I’m guessing you would have been baffled. The Bomber Mafia was consumed with the potential of the Norden bombsight, a machine that used technology to redefine war, to make it more humane, to restrain the murderous impulses of generals on the battlefield. If you weren’t using human ingenuity and science to improve the way human beings conducted their ruinous affairs, then what was the point? This is what technological innovation was for.
But suddenly you were standing somewhere deep in the Utah desert, under a hard sun, observing a military exercise authorized and funded by the same US military that paid for your Norden bombsight. Except that these people are using science and ingenuity to create incendiaries, objects to be dropped from the sky with the intention of starting violent, indiscriminate fires. You had been going to elaborate pains to avoid hitting anything but the most crucial industrial targets. Now the Army was using your precision-bombing apparatus to obliterate people’s houses. Here was the government—your own military bosses back in Washington—pursuing a strategy 100 percent in violation of your principles. And that’s not even mentioning the top-secret work in the New Mexico desert, where the smartest people in the world were being given billions of dollars to create a weapon so devastating, so catastrophic in its effects, that it would change world politics forever. If firebombs were a betrayal of precision-bombing doctrine, then what was the atomic bomb? Good Lord. It was a technological Judas.

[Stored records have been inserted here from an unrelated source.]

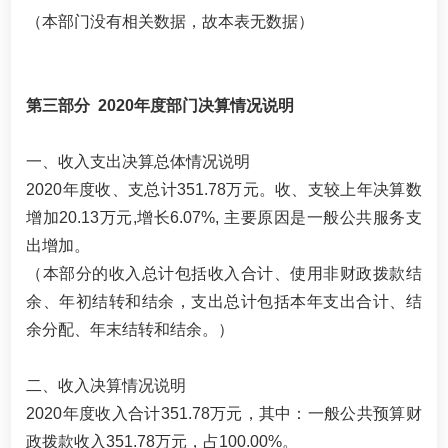
（本部门没有相关数据，故本表无数据）
第三部分 2020年度部门决算情况说明
一、收入支出决算总体情况说明
2020年度收、支总计351.78万元。收、支较上年决算数
增加20.13万元,增长6.07%, 主要原因是一般公共服务支
出增加。
（本部分的收入总计包括收入合计、使用非财政拨款结
余、年初结转和结余，支出总计包括本年支出合计、结
余分配、年末结转和结余。）
二、收入决算情况说明
2020年度收入合计351.78万元，其中：一般公共预算财
政拨款收入351.78万元，占100.00%。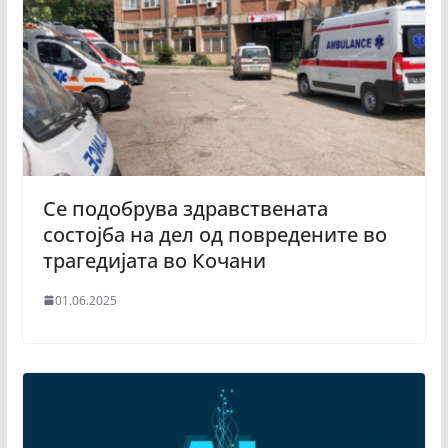
Се подобрува здравствената
состојба на дел од повредените во
трагедијата во Кочани
01.06.2025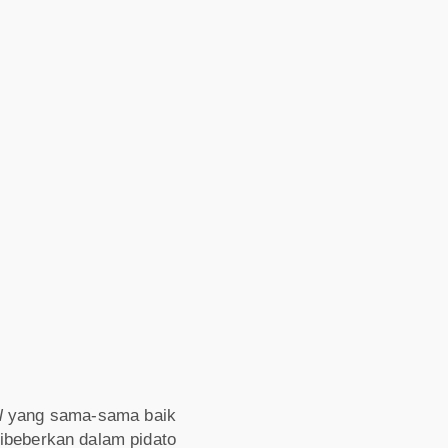
l
yang sama-sama baik
ibeberkan dalam pidato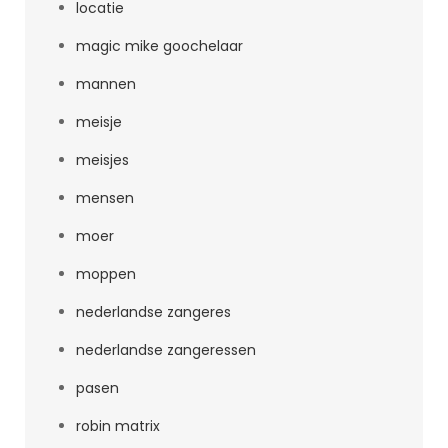
locatie
magic mike goochelaar
mannen
meisje
meisjes
mensen
moer
moppen
nederlandse zangeres
nederlandse zangeressen
pasen
robin matrix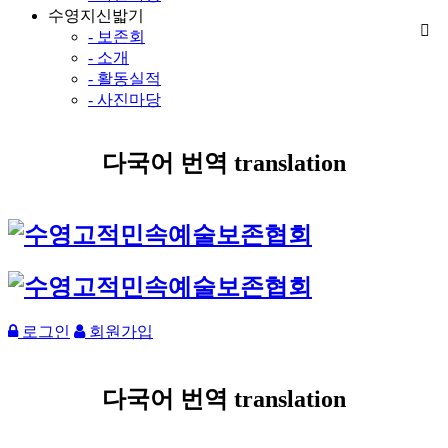
수영지신밟기
- 보존회
- 소개
- 활동실적
- 사진마당
다국어 번역 translation
로그인
회원가입
다국어 번역 translation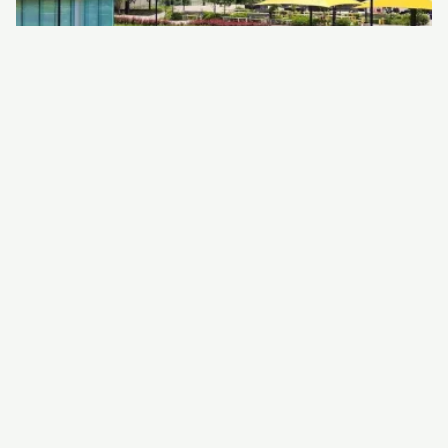
Actualités
Paola Rabelo
24/09/2025 13:47
·
Transformez votre avenir avec les Bourses de la
Fondation Pierre Elliott Trudeau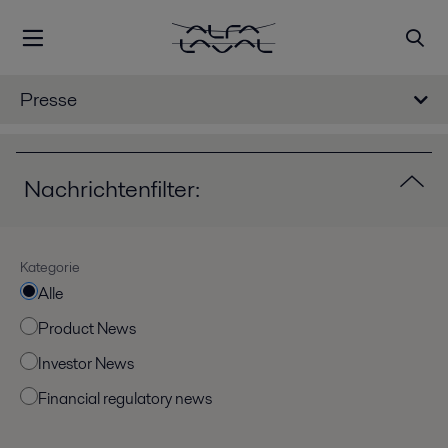
Presse
Nachrichtenfilter:
Kategorie
Alle
Product News
Investor News
Financial regulatory news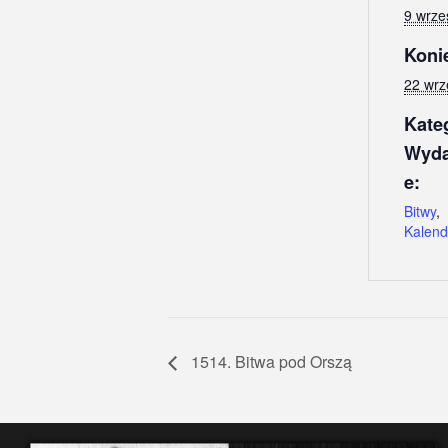
9 wrze
Koni
22 wrz
Kate
Wyda
e:
Bitwy
,
Kalend
1514. Bitwa pod Orszą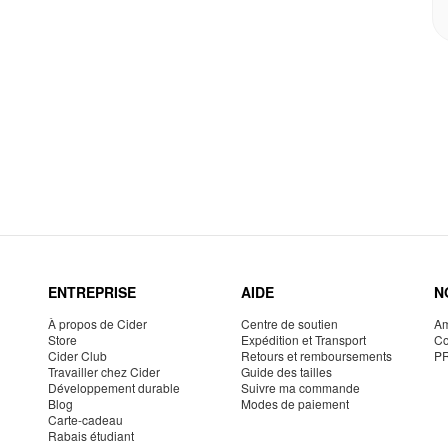
ENTREPRISE
AIDE
N
À propos de Cider
Centre de soutien
Am
Store
Expédition et Transport
Co
Cider Club
Retours et remboursements
P
Travailler chez Cider
Guide des tailles
Développement durable
Suivre ma commande
Blog
Modes de paiement
Carte-cadeau
Rabais étudiant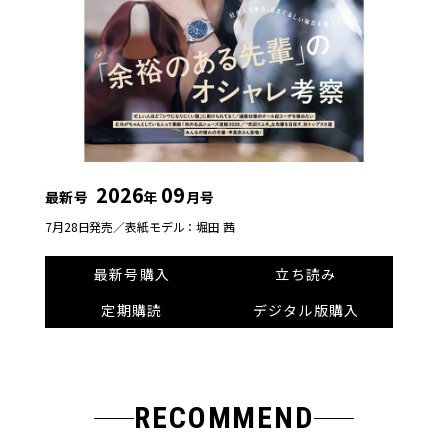
2026
09
最新号
年
月号
7月28日発売／
表紙モデル：堀田 茜
最新号購入
立ち読み
定期購読
デジタル版購入
RECOMMEND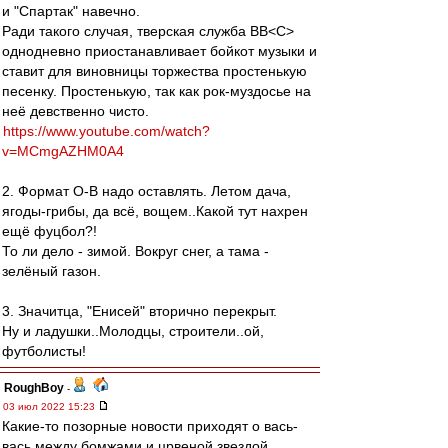
и "Спартак" навечно.
Ради такого случая, тверская служба ВВ˂С˃
однодневно приостанавливает бойкот музыки и
ставит для виновницы торжества простенькую
песенку. Простенькую, так как рок-муздосье на
неё девственно чисто.
https://www.youtube.com/watch?
v=MCmgAZHM0A4
2. Формат О-В надо оставлять. Летом дача,
ягоды-грибы, да всё, вощем..Какой тут нахрен
ещё фуцбол?!
То ли дело - зимой. Вокруг снег, а тама -
зелёный газон.
3. Значитца, "Енисей" вторично перекрыт.
Ну и ладушки..Молодцы, строители..ой,
футболисты!
RoughBoy
-
03 июл 2022 15:23
Какие-то позорные новости приходят о вась-
вась между бомжами и црвеной звездой.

But then, after the initial outrage had passed, you might well have had a second thought. An unbidden thought. A temptation.
Because napalm would solve all the problems Haywood Hansell and all his precision bombers had had in the war thus far. Precision bombing wasn’t working. Hansell was struggling under some of the most difficult conditions faced by any combat commander in the entire air war. His planes couldn’t hit what they wanted to hit because of the high-altitude winds and the clouds over Tokyo. So maybe, the thinking went, don’t bother aiming at anything at all. Just burn everything down. The place is a tinderbox. All Haywood Hansell had to do was switch to napalm. He could carry out morale bombing against the Japanese, only with a weapon far, far deadlier than the bombs the British used on Germany. Sixty-eight percent success rate in category (a) on Japanese houses, where the fires became uncontrollable within six minutes.
In the Bible, Jesus spends forty days and forty nights in the wilderness, being tempted by Satan. Haywood Hansell launched his first air strike on Japan on November 24, 1944. His last day as head of the Twentieth Bomber Command was January 19, 1945. That’s fifty-five days in the wilderness of the Marianas when he was tempted to abandon all that he had fought for and believed in in exchange for the chance to defeat the Japanese enemy.
Over the course of those fifty-five days, the pressure on Hansell grew intense. The Army shipped thousands of napalm canisters to the Marianas. They urged Hansell to try—just try—a full-scale incendiary attack on Japan.
Hansell lost a B-29 on nearly every major mission. The margin of error for getting back to the Marianas was so slim that damaged planes would sometimes just plunge into the Pacific on the way home, never to be seen again. Morale dropped. The same General Hansell who had been almost absurdly upbeat about the prospects for precision bombing a year earlier now turned dark and angry. After yet another failed mission in which they missed the primary target entirely, one of Hansell’s key officers, Emmett “Rosie” O’Donnell, held a briefing for his airmen. He was trying to keep their spirits up. “Boys. It’s tough. It’s a tough mission. But I’m proud of you, and we’re doing well.” Then Hansell stood up. And blasted the room.
“I don’t agree with Rosie. I don’t think you’re earning your salt out here. And the mission. If it continues like it is…the operation will fail.” Hansell embarrassed one of his officers in front of everyone, something no commanding officer should ever do, not if he wants to maintain the respect of his men.
Historian Stephen McFarland described Hansell to me this way:
He’s kind of a tragic character in a way. His forte was thinking. He helped formulate this strategy, helped design the war plans that would lead to the bombing of Germany and Japan. He was almost philosophical. He was more of a thinker. He was more of a—I don’t want to say, pencil-neck-geek type of person.
He was not a combat officer. He was not the great leader. He spoke in terms of high ideals…He never cussed, and commanders in the war who never cursed, they weren’t much appreciated by the pilots. They wanted somebody who was down to earth, who understood what it was like.